Contract vs Salary, what’s the best option for you?
The workforce is shifting fast: in the last decade, the rise of the digital age has given way to a growth spurt in the number of freelancers and contract-workers across the globe. In the UK alone, the number of self-employed people has increased to 2 million - a figure which shows no signs of slowing down. In fact, by 2020, PeoplePerHour predict that freelancers will account for 50% of the UK workforce.
If you’re seeking a new challenge, there’s a chance you’ve considered contracting: after all, the lure of complete flexibility, control over workload and earning potential are hard to ignore. However, while freelancing may be appealing, it’s certainly not for everyone: without security or a clear career path, you might soon find the grass is greener on the other side.
Before you dive into any decision, take some time to weigh up the options:
Most contractors start their career in permanent employment, where they benefit from the heavy-duty safety net of a fixed salary. Further to this, most employers offer their staff certain perks on top of their remuneration package: holiday and sick pay, pension schemes, private healthcare, car allowances, travel expenses and paid-for staff trips or events.
However, the draw of permanent employment goes beyond benefits and bonuses.
If you’re eager to learn and develop your skills further, joining an established company as a permanent member of staff will give you the opportunity to climb your way up the career ladder without taking any risks. More often than not, training is included in permanent roles, since the company sees you as an investment.
Usually, you’ll have a manager on hand to help you meet key promotional criteria, and help you achieve your personal goals.
There’s nothing like a bit of team spirit to get you through the working day. As a permanent employee, you’re more likely to be ingrained within the business, and to be absorbed in the culture of the environment you work in. It’s this sense of belonging that only comes through working for a company in this way.
Naturally, there are certain drawbacks: permanent employees often cite a lack of flexibility, lower remuneration and less job variation as the limitations of a permanent position.
Life as a contractor
Instead of being part of a company, contractors act as independent associates that provide their service to the business. In taking temporary freelance contracts, they may work with a number of different firms every year on a range of different projects. This variation can be appealing to those seeking more from their current jobs, as there is little room for you to become uninterested or unenthusiastic about your work.
Complete control of your workload and the companies you work for is certainly one of the main factors attracting a vast number of permanent employees to the idea of contracting. Ultimately, you are your own boss: you can fit your contracts around yourself and your lifestyle.
The draw of a higher remuneration is no myth, either. As a contractor, you would typically receive a higher sum for your services than your permanent counterpart. Of course, your holidays won’t be covered, so you’ll have to either double your workload or just accept that it’s unpaid leave.

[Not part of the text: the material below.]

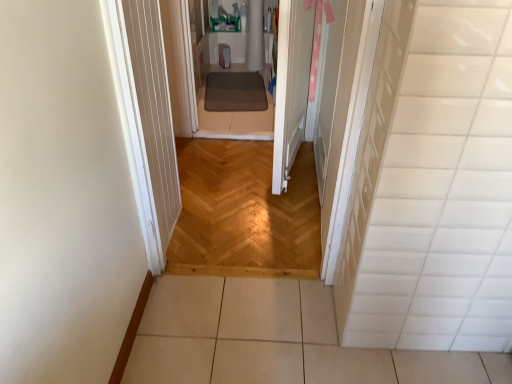 Where is `free spot above white tile floor at lower center (from a real-world perspective)`? free spot above white tile floor at lower center (from a real-world perspective) is located at coordinates (282, 333). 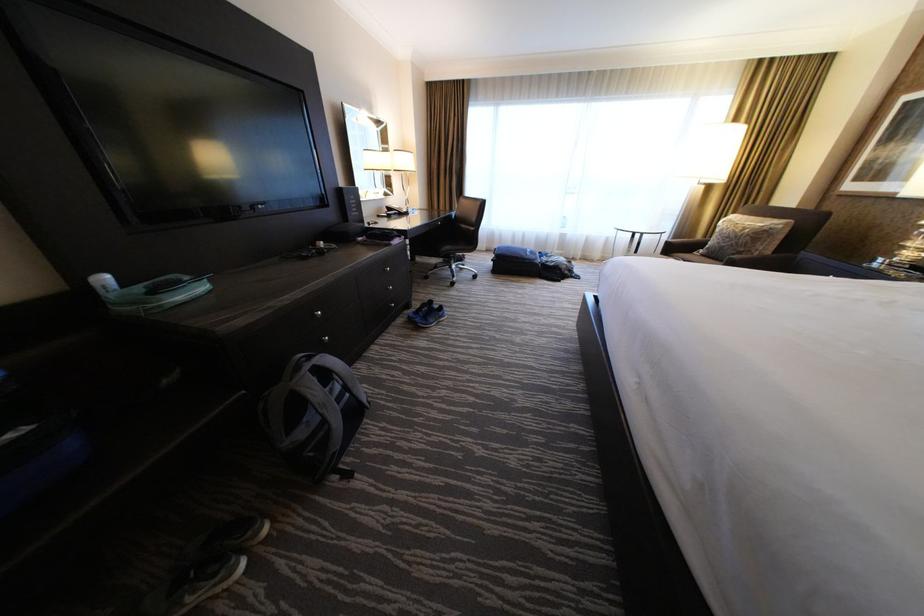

A successful contractor further needs to nurture an extensive network of prospective clients, so as to not put all their eggs in one basket: this in itself can be a challenge as effectively, you must market yourself to secure new contracts. If that wasn’t enough, contractors must also familiarise themselves with tax legislation, and submit their own returns - for some, this is a walk in the park.
For others, however, it can cause a real financial headache.
Making your mind up
Ultimately, your choice will depend on your long-term ambitions and the point you have reached in your career.
No one but you can say which is the right option, but it’s essential to understand the risks and responsibilities associated with contracting before making the leap. Permanent employment may not have the appeal of flexibility, but it creates complete security, allowing you to focus on self-improvement and career development without financial worry.
If you’ve weighed up the pros and cons on either side and are still uncertain, stick to employment until you’re 100%: you can always change your mind later down the line.